Highlighting our program and the unique experiences we offer students in the environment of Greece:

The school follows the American system and is especially known for its classical studies program. Aside from lessons, the program includes many excursions and experiential activities. Moreover, its collaboration with the American School of Classical Studies at Athens is close and the students are always welcome to attend excavations, most recently in Voula on Athens’s southern coast and on the island of Antiparos. Further to classical studies, […] students can chose from courses about the Greek crisis, social media, sustainable development and gender relations in contemporary Greece, among others.

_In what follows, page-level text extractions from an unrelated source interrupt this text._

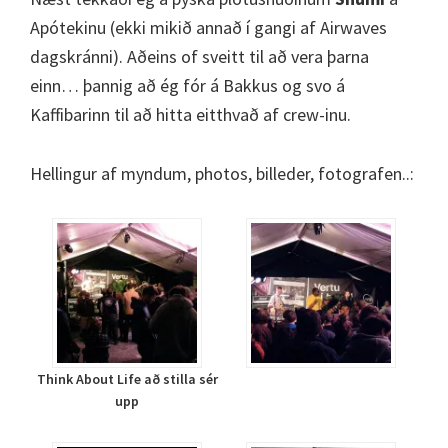
Apótekinu (ekki mikið annað í gangi af Airwaves
dagskránni). Aðeins of sveitt til að vera þarna
einn… þannig að ég fór á Bakkus og svo á
Kaffibarinn til að hitta eitthvað af crew-inu.
Hellingur af myndum, photos, billeder, fotografen..:
Think About Life að stilla sér
upp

Students [are] set out to gain a deeper understanding of Greek society. “Some prefer to be housed with Greek families, but all take part in a variety of activities and volunteer projects, something that is an integral part of their culture,” says Phylactopoulos. In their spare time they teach English at refugee centers, organize creative activities for refugees and serve food at soup kitchens, among other things.

Diving deeper into the student perspective, current full-year student, Madison Orozco talks about her CYA experience:

21-year-old Madison Orozco, an American international relations student said: “I collect material and do research,” she says. “You don’t notice the crisis just by visiting the tourist hot spots. Now though, I’ve learned to notice things like closed kiosks, closed businesses, the pawnshops.” Twice a week, Orozco washes dishes and serves food to the homeless at a shelter in central Athens. In her free time, she visits museums and churches. She is fascinated by Byzantine iconography.

Madison at a visit to Ag. Spiridon as part of her Comparative Religion course

“Americans believe that Greece is just beaches, but the beauty of the country goes much further than its coastlines,” she says. “The language, the history, the landscape and its geographical location make Greece a unique attraction for any thoughtful traveler.”